Now... I have no idea what the $\mathrm{C}^*$-norm on $\mathbb{C}G$ actually is... this is something that I just get very confused about (any information here also greatly appreciated).
If I knew what the norm on $\mathbb{C}G$ was I could use this... so instead what I want to do is find the condition on linear functional on $\mathbb{C}G$ being positive and from there I can say that, well, we must have $\|\tau\|=\tau(\delta^e)$ and this means that for $$\tau=\sum_{g\in G}\alpha_g\delta_g$$ to be a state we must have $\alpha_e=1$.

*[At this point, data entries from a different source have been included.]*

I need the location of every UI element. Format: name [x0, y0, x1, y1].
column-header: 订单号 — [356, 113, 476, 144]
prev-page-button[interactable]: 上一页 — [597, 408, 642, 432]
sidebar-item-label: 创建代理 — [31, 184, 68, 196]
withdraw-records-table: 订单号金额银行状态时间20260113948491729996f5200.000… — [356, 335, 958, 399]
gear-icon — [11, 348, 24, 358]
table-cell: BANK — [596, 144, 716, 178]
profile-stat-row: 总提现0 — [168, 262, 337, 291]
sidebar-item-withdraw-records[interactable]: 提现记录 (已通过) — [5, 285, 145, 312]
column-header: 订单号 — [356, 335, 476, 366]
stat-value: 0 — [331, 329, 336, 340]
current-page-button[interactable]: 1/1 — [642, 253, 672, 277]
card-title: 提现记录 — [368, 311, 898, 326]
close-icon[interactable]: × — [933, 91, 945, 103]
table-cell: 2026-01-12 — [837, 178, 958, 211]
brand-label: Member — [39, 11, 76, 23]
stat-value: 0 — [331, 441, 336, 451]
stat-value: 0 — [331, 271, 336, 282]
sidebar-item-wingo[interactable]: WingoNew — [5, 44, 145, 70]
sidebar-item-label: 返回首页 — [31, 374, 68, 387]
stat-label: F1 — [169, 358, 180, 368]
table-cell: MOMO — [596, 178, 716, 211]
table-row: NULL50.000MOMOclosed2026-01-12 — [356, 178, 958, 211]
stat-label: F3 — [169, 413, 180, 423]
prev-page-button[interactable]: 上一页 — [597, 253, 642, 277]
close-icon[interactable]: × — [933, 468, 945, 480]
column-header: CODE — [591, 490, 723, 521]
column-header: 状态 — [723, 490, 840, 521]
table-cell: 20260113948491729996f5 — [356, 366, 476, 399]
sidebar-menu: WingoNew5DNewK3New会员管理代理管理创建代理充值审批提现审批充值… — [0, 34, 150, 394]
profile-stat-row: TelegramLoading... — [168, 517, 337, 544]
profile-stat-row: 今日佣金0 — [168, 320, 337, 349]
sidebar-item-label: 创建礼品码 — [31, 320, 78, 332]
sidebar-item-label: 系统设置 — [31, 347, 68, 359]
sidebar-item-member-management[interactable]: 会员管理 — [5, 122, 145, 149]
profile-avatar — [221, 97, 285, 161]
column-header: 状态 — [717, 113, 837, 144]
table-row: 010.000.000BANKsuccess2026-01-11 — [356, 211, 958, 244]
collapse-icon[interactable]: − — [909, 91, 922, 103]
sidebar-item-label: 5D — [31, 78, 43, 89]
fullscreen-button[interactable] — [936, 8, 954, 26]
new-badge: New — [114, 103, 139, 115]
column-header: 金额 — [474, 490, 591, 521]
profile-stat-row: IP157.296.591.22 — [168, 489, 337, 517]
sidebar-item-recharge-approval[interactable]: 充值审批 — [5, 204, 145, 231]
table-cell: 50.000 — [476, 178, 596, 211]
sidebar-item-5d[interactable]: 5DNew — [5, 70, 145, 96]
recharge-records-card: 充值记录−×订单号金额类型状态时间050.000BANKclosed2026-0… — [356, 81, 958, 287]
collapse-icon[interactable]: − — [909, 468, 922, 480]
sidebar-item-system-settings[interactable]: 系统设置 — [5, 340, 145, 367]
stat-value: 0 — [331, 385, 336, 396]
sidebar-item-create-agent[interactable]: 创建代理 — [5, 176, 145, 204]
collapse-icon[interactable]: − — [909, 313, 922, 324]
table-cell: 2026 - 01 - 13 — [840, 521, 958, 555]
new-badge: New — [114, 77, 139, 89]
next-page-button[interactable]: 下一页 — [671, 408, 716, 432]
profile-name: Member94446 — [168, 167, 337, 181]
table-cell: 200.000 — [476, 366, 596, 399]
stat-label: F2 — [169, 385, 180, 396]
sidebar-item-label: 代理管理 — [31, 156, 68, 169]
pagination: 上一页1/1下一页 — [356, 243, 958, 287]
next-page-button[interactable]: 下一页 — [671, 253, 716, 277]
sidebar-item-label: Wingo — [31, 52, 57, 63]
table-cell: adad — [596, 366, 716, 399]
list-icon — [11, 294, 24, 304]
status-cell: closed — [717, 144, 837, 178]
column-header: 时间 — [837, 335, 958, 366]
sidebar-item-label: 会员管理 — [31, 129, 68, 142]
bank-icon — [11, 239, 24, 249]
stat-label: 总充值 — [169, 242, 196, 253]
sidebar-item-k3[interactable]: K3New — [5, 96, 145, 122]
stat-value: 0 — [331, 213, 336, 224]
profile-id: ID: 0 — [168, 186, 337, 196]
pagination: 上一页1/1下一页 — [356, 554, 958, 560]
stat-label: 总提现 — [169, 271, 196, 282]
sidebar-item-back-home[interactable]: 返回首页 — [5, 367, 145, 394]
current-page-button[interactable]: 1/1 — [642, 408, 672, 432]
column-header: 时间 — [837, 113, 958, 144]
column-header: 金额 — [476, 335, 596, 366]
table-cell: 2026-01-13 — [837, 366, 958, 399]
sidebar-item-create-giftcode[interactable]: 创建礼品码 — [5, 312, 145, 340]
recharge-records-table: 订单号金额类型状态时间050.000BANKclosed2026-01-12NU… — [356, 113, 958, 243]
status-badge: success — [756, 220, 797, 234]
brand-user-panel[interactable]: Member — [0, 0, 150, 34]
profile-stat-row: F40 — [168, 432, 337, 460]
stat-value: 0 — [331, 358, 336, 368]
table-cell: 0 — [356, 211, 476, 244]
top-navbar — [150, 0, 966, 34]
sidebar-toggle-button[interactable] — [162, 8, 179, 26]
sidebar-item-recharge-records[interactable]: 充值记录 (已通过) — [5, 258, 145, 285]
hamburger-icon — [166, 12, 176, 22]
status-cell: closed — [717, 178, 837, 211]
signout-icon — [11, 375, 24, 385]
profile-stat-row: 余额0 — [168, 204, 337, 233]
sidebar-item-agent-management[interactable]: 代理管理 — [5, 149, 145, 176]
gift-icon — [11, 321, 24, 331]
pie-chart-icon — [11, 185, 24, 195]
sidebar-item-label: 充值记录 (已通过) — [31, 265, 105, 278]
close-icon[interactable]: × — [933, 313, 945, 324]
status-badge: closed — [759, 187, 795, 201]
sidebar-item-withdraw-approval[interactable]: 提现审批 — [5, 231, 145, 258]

For a state to be positive we must have $$\tau(v)\geq 0$$ for all $v\in \mathbb{C}G^+$. Now an element of $\mathbb{C}G$ is positive if it is of the form $\phi^*\star \phi$... that is for $\varphi$ in to be positive there must exist complex numbers $\{\beta_g:g\in G\}$ such that $$\varphi=\sum_g\left(\sum_{t\in G}\overline{\beta_t}\beta_{tg}\right)\delta^g,$$
and if $\tau=\sum_{s\in G}\alpha_s\delta_s$ a linear functional is to be positive we must have
$$\sum_{g\in G}\alpha_g\left(\sum_{t\in G}\overline{\beta_t}\beta_{tg}\right)\geq 0,$$
for all possible selections of $\{\beta_g:g\in G\}\subset \mathbb{C}$.
Are things as (computationally) awkward as this or is there another way to characterise/recognise the states?
Context: I want to study states on $\mathbb{C}G$ that have the property that
$$\lim_{k\rightarrow \infty} \sum_{g\in G}a_g\nu(\delta^g)^k=a_e;$$ for $\nu$ a state and $\{a_g\}\subset\mathbb{C}$.
These are states on the (algebra of functions on the) quantum group $\mathbb{C}G$ such that their convolution powers converges to the Haar state.
The states on $\mathbb{C}G$ are given by positive definite functions in $F(G)$ such that $u(e)=1$.
Therefore, states on $\mathbb{C} G$ are given by unitary representations $\rho:G\rightarrow \hom(V)$ and unit vectors $\xi\in V$ according to
$$u(g)=\langle \rho(g)\xi,\xi\rangle.$$